Tuesday, 2 December 2008

Reckless caution or moral hazard?

A new term has entered the political lexicon in recent days, describing the reluctance of banks to lend money at levels previously seen. Such "reckless caution" is said to be causing further economic problems by stunting consumer spending, one of the key drivers of the economy in the past decade, now replaced by the Government advancing its own spending programme in an effort to stimulate the economy. But is it reckless?

The banks get told on the one hand that theyve been stupid with their policy of lending to anyone and everyone at rates which were clearly unacceptable and yet when the banks take the action they believe to be right, that of removing the drip of credit to protect themselves for the future, they get criticised for it accused of endangering the economy. I disagree that such action is recklessly cautious. If the banks do not take the action they are doing will we ever learn the lessons that the banks have, that such lending is unsustainable and was based upon us borrowing against hopes of continuing growth?

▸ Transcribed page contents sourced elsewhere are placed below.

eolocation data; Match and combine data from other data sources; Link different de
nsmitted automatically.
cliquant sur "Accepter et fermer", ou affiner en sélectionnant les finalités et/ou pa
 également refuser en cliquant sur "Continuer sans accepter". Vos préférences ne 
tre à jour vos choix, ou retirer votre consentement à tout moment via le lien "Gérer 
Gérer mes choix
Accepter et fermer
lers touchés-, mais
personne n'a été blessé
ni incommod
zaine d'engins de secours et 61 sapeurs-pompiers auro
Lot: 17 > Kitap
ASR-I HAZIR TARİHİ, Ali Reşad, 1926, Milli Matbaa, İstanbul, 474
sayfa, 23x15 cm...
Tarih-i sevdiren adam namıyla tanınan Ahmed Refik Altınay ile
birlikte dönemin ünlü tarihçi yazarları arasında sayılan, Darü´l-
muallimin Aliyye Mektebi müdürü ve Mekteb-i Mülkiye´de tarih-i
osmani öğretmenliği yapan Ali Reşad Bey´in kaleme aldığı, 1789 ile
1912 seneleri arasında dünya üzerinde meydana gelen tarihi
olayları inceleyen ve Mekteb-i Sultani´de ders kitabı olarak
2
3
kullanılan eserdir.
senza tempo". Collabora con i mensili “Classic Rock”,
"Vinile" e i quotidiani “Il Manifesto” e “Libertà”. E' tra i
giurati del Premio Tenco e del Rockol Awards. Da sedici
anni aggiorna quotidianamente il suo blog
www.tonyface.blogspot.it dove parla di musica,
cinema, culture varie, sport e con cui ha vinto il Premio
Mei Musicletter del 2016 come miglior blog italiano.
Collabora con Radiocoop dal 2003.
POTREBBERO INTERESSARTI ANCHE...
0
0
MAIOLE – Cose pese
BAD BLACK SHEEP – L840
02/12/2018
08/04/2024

Moral hazard is a key principle we must never forget in relation to this credit crunch. Banks do learn from their mistakes and are rightly arguing that the action they are taking will be of long term benefit to the country, even if such benefits arent noticed now, which is why I warn against heavy government interference as is to be promoted in the Queens Speech. Banks will never lend in that way again so such action by the Government is effectively pointless.

The principle of moral hazard applies to us as much as it applies to the banks. We are credit junkies and we need to learn that we helped cause this by taking the credit when it was offered and to now wean ourselves off, even if it takes longer to recover from the recession.

1 comment:

Anonymous said...

Credit consumption actually has very little to do with this mess. It rests in the mostly theoretical off-setting of debts against credits. The problem mainly being that a select few American financial types had found a way to repackage bad debt as top quality investments and then used smoke and mirrors to index and cross link it to make much more than there actually was.

When the unregualted debt creation started to bite it was the banks everywhere that got stung. The banks then realised that they could not trust each other but in turn needed to still be trusted because things only worked while they were borrowing and lending insane amounts to each other all day every day.

Now is simply an expensive time to use credit.